Pixel-wise FCNN
Fully convolutional network runs faster that patch based, enough to process the full image in reasonable time. However, pooling decimates the resolution of the output (the output image spacing is 4 times greater than the input pixel spacing). We can modify a bit our original model to create a pixel-wise fully convolutional network which preserves the input image spacing.
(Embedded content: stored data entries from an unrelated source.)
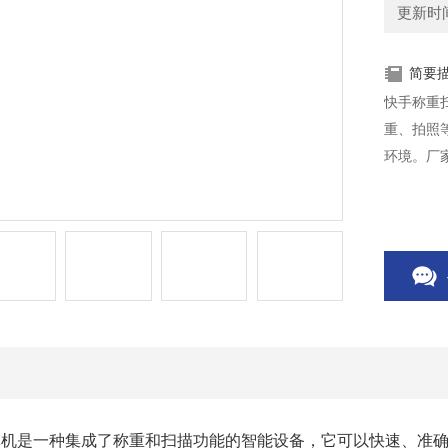
更新时间：
简要
快手称重
重、拍照
环境。厂
体机是一种集成了称重和扫描功能的智能设备，它可以快速、准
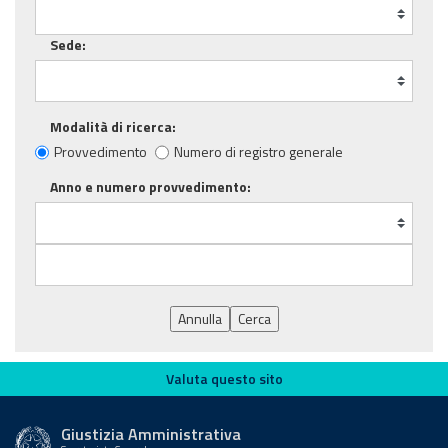
Sede:
Modalità di ricerca:
Provvedimento
Numero di registro generale
Anno e numero provvedimento:
Annulla
Cerca
Valuta questo sito
Valuta questo sito
Giustizia Amministrativa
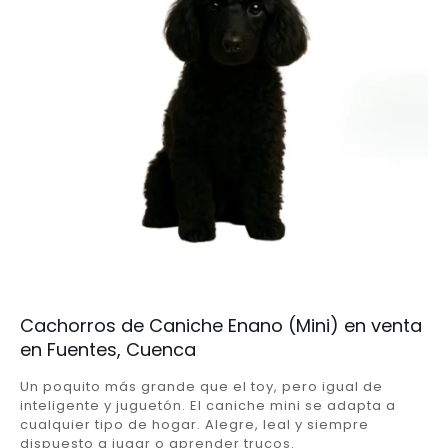
Cachorros de Caniche Enano (Mini) en venta
en Fuentes, Cuenca
Un poquito más grande que el toy, pero igual de
inteligente y juguetón. El caniche mini se adapta a
cualquier tipo de hogar. Alegre, leal y siempre
dispuesto a jugar o aprender trucos.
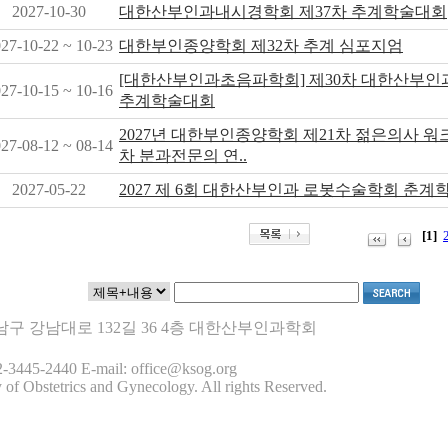
2027-10-30
대한산부인과내시경학회 제37차 추계학술대회
27-10-22 ~ 10-23
대한부인종양학회 제32차 추계 심포지엄
[대한산부인과초음파학회] 제30차 대한산부
27-10-15 ~ 10-16
추계학술대회
2027년 대한부인종양학회 제21차 젊은의사 워크
27-08-12 ~ 08-14
차 분과전문의 연..
2027-05-22
2027 제 6회 대한산부인과 로봇수술학회 춘
[1]
 강남구 강남대로 132길 36 4층 대한산부인과학회
-3445-2440 E-mail: office@ksog.org
 of Obstetrics and Gynecology. All rights Reserved.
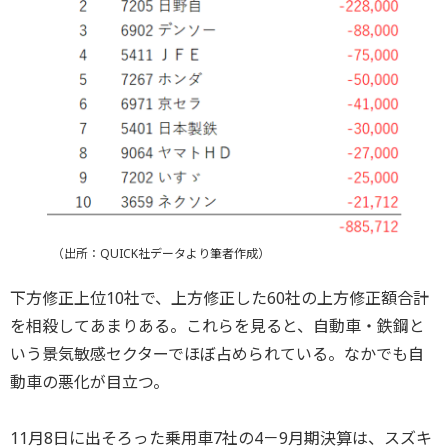
（出所：QUICK社データより筆者作成）
下方修正上位10社で、上方修正した60社の上方修正額合計
を相殺してあまりある。これらを見ると、自動車・鉄鋼と
いう景気敏感セクターでほぼ占められている。なかでも自
動車の悪化が目立つ。
11月8日に出そろった乗用車7社の4－9月期決算は、スズキ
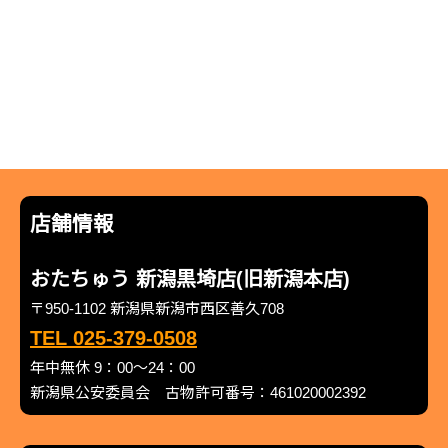
店舗情報
おたちゅう 新潟黒埼店(旧新潟本店)
〒950-1102 新潟県新潟市西区善久708
TEL 025-379-0508
年中無休 9：00～24：00
新潟県公安委員会 古物許可番号：461020002392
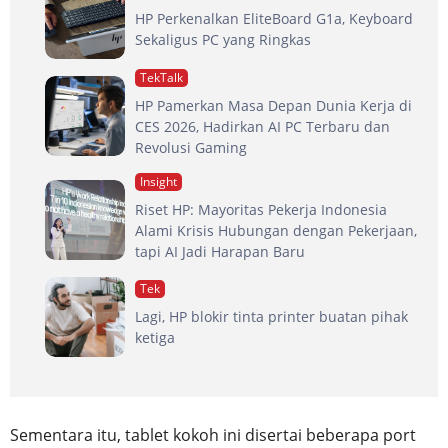
HP Perkenalkan EliteBoard G1a, Keyboard
Sekaligus PC yang Ringkas
TekTalk
HP Pamerkan Masa Depan Dunia Kerja di
CES 2026, Hadirkan AI PC Terbaru dan
Revolusi Gaming
Insight
Riset HP: Mayoritas Pekerja Indonesia
Alami Krisis Hubungan dengan Pekerjaan,
tapi AI Jadi Harapan Baru
Tek
Lagi, HP blokir tinta printer buatan pihak
ketiga
Sementara itu, tablet kokoh ini disertai beberapa port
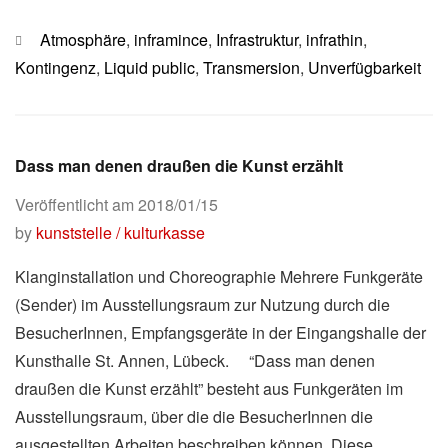
Kategorien
Atmosphäre
,
inframince
,
Infrastruktur
,
infrathin
,
Kontingenz
,
Liquid public
,
Transmersion
,
Unverfügbarkeit
Dass man denen draußen die Kunst erzählt
Veröffentlicht am
2018/01/15
by
kunststelle / kulturkasse
Klanginstallation und Choreographie Mehrere Funkgeräte
(Sender) im Ausstellungsraum zur Nutzung durch die
BesucherInnen, Empfangsgeräte in der Eingangshalle der
Kunsthalle St. Annen, Lübeck. “Dass man denen
draußen die Kunst erzählt” besteht aus Funkgeräten im
Ausstellungsraum, über die die BesucherInnen die
ausgestellten Arbeiten beschreiben können. Diese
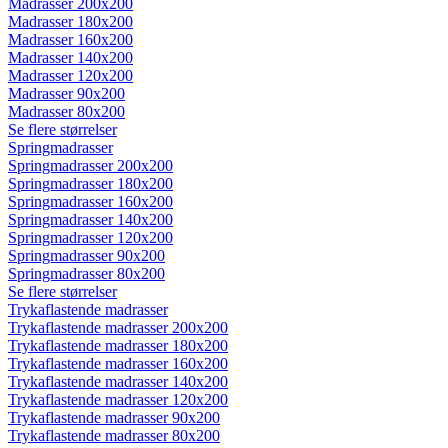
Madrasser 200x200
Madrasser 180x200
Madrasser 160x200
Madrasser 140x200
Madrasser 120x200
Madrasser 90x200
Madrasser 80x200
Se flere størrelser
Springmadrasser
Springmadrasser 200x200
Springmadrasser 180x200
Springmadrasser 160x200
Springmadrasser 140x200
Springmadrasser 120x200
Springmadrasser 90x200
Springmadrasser 80x200
Se flere størrelser
Trykaflastende madrasser
Trykaflastende madrasser 200x200
Trykaflastende madrasser 180x200
Trykaflastende madrasser 160x200
Trykaflastende madrasser 140x200
Trykaflastende madrasser 120x200
Trykaflastende madrasser 90x200
Trykaflastende madrasser 80x200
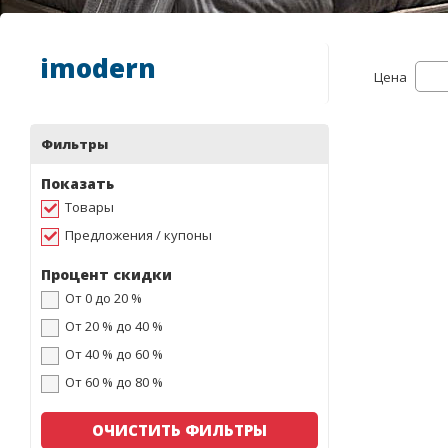
imodern
Цена
Фильтры
Показать
Товары
Предложения / купоны
Процент скидки
От 0 до 20 %
От 20 % до 40 %
От 40 % до 60 %
От 60 % до 80 %
ОЧИСТИТЬ ФИЛЬТРЫ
We remove all pooling operators, and add convolutional layers with unitary strides. Our goal is to keep the same receptive field and expression field as the previously used architecture (this way, we can reuse our images patches that we have generated previously.
The following figure summarizes our new architecture.
flowchart TD
i((input)) --> normalization -- 16x16x4 --> c1[conv 5x5 + ReLU]
c1 -- 12x12x16 --> c2[conv 3x3 + ReLU]
c2 -- 10x10x16 --> c3[conv 3x3 + ReLU]
c3 -- 8x8x16 --> c4[conv 3x3 + ReLU]
c4 -- 6x6x32 --> c5[conv 3x3 + ReLU]
c5 -- 4x4x32 --> c6[conv 3x3 + ReLU]
c6 -- 2x2x32 --> c7[conv 2x2 + ReLU]
c7 -- 1x1x32 --> c8[conv 1x1 + Softmax]
c8 -- 1x1x6 --> argmax -- 1x1x1 --> p((labels))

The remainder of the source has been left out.